Study material section start

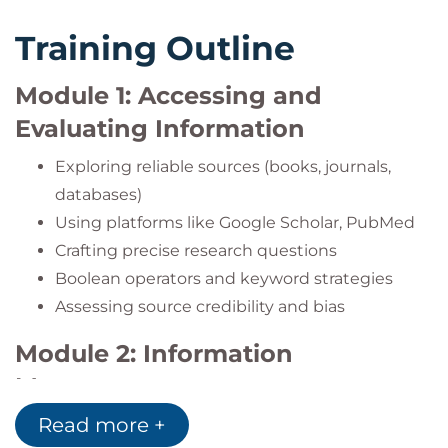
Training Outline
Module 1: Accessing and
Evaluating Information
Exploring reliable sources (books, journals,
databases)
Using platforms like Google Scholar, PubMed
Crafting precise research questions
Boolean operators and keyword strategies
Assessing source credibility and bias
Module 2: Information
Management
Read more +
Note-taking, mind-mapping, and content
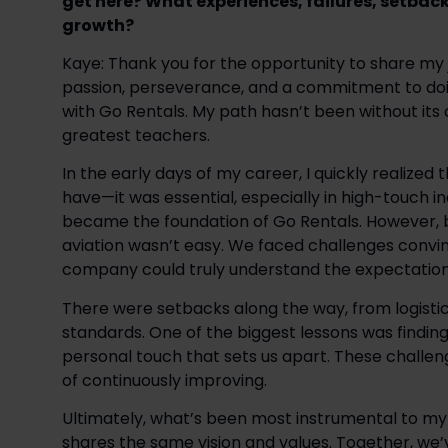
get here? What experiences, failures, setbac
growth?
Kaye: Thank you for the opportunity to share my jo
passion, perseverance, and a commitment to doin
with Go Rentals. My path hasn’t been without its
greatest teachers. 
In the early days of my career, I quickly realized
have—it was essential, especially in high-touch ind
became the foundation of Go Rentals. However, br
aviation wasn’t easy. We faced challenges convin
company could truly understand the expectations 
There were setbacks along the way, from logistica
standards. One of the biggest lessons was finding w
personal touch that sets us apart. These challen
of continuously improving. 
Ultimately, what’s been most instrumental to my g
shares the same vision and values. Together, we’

Study material section end

Give the listing again word for word, but drop every picture.

Training Outline
Module 1: Accessing and
Evaluating Information
Exploring reliable sources (books, journals,
databases)
Using platforms like Google Scholar, PubMed
Crafting precise research questions
Boolean operators and keyword strategies
Assessing source credibility and bias
Module 2: Information
Management
Read more +
Note-taking, mind-mapping, and content
get here? What experiences, failures, setbac
growth?
Kaye: Thank you for the opportunity to share my jo
passion, perseverance, and a commitment to doin
with Go Rentals. My path hasn’t been without its
greatest teachers. 
In the early days of my career, I quickly realized
have—it was essential, especially in high-touch ind
became the foundation of Go Rentals. However, br
aviation wasn’t easy. We faced challenges convin
company could truly understand the expectations 
There were setbacks along the way, from logistica
standards. One of the biggest lessons was finding w
personal touch that sets us apart. These challen
of continuously improving. 
Ultimately, what’s been most instrumental to my g
shares the same vision and values. Together, we’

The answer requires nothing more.